Abstract Dual-gradient drilling (DGD) solutions have been developed to work with greater margins while drilling in deep water environments by mirroring hydrostatic pressure conditions that are closer to the natural ones. Recent attempts have been undertaken to use DGD to actively control the downhole pressure and therefore turning them into managed pressure drilling (MPD) solutions. The pressure control strategy requires the knowledge of how pressure will change along the borehole as a function of the drilling parameters and therefore needs to use numerical hydraulic models. However, the accuracy of the prediction of pressure calculations depends on a certain number of parameters that are not necessarily well known. Some of those significant factors are well defined but are not necessarily measured as extensively as it would have been required. Others are subject to the actual downhole conditions and may change with time. Therefore, they are, in many instances, difficult to assess with enough certainty. As a result, it is necessary to constantly calibrate the downhole pressure calculations in order to match observed values at controlled positions.

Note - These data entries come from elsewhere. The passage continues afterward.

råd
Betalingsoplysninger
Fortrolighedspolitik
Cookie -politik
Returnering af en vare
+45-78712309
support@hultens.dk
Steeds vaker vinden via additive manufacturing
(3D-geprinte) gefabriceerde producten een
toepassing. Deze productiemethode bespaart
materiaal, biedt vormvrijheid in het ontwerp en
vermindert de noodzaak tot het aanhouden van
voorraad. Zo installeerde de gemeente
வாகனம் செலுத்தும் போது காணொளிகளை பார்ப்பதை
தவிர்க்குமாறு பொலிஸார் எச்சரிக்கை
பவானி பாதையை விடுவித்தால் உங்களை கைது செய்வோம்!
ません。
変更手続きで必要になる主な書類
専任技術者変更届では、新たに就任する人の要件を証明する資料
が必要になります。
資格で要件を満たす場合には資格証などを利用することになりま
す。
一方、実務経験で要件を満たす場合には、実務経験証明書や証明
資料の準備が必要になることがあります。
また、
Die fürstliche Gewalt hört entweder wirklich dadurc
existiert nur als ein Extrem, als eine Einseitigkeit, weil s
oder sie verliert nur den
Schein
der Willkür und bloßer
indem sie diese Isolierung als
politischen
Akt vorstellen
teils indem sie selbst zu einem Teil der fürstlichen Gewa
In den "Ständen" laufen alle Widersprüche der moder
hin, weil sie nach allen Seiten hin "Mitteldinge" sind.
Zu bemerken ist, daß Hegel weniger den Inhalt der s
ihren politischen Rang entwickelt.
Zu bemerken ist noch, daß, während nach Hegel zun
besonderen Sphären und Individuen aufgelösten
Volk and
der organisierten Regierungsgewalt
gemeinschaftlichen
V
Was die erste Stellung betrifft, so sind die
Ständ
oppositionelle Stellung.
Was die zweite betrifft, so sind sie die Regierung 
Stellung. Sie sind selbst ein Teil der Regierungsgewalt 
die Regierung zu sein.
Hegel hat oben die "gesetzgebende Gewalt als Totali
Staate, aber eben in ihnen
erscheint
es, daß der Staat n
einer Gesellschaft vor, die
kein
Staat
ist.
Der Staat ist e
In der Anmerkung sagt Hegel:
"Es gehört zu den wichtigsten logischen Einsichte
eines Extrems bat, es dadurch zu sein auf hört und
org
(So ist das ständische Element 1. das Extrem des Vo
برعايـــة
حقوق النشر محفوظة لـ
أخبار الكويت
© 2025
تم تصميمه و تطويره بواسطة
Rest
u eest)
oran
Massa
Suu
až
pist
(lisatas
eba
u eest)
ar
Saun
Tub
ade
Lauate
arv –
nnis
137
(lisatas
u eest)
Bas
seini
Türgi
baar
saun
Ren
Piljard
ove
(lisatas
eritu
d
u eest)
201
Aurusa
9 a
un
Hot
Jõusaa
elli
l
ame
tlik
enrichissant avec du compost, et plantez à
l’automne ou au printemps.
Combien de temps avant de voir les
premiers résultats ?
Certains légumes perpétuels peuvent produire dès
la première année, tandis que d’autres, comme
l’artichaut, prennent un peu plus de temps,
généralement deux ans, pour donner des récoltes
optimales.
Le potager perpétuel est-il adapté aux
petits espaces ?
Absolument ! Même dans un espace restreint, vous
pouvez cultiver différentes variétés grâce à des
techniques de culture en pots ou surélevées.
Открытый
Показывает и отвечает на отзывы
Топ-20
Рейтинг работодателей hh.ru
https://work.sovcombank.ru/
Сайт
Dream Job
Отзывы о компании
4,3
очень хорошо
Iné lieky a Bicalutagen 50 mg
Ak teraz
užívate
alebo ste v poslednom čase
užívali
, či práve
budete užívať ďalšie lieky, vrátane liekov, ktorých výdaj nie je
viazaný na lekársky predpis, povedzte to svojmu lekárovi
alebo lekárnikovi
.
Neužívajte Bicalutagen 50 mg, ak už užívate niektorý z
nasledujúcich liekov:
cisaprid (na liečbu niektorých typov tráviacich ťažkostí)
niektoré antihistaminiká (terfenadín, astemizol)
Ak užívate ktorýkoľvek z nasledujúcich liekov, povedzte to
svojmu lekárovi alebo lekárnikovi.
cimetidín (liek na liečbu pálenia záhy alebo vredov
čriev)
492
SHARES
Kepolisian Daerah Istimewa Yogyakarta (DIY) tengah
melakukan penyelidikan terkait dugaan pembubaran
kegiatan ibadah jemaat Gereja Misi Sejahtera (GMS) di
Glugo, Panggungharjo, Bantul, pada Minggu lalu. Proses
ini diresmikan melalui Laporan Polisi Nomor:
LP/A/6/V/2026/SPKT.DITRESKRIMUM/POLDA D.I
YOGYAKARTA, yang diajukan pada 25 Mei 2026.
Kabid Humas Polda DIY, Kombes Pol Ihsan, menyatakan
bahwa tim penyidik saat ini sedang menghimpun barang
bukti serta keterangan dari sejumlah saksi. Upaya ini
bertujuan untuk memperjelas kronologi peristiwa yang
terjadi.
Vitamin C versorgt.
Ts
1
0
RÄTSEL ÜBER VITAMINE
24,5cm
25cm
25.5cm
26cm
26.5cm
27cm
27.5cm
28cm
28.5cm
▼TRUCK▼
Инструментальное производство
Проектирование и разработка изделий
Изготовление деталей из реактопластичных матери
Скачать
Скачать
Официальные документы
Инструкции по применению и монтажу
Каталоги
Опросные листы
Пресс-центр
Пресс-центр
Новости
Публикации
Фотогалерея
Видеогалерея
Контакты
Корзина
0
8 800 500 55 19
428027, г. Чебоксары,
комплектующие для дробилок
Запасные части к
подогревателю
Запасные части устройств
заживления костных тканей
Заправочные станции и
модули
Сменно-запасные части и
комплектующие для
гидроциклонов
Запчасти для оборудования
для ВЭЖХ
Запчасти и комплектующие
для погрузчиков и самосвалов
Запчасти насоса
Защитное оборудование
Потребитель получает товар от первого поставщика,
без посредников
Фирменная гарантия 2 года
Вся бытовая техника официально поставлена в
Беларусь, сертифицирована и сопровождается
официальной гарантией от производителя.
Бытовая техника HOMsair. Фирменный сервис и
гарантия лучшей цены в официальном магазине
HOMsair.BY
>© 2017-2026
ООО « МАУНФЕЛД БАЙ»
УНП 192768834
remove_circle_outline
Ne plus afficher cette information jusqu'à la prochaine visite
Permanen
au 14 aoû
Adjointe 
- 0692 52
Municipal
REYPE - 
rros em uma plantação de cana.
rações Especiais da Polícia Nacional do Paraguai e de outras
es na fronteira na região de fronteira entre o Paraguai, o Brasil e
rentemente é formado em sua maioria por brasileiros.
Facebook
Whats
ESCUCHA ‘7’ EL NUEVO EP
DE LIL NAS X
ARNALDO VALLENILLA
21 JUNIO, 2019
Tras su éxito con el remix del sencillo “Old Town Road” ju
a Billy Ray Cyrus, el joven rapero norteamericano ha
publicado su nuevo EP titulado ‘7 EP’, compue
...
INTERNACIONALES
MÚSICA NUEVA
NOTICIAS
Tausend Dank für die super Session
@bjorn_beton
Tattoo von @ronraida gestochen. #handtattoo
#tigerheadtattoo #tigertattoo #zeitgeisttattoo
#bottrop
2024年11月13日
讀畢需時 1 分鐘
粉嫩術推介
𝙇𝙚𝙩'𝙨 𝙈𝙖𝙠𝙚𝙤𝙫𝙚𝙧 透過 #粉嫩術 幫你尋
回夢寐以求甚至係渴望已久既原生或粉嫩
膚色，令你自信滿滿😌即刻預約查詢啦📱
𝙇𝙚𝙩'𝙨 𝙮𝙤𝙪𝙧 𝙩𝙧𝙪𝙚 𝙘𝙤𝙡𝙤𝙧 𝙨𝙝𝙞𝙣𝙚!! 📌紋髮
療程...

This calibration process is usually done manually by a human operator, leaving the possibility for possible misinterpretations of the actual calibration data and consequently a potentially erroneous control of the downhole pressure by the MPD control algorithm. In this paper, we review the sources of uncertainties that can affect the accuracy of the downhole pressure calculations. Thereafter, we explain how automatic calibration of the numerical models can be made in order to match reference measurements. The proposed method also allows for an evaluation of the accuracy by which the downhole pressure calculations can be made. In conjunction with the required precision to control the downhole pressure during a drilling operation, it is possible to assess whether additional measurements or working procedures should be implemented prior to an MPD dual-gradient operation with tight constraints.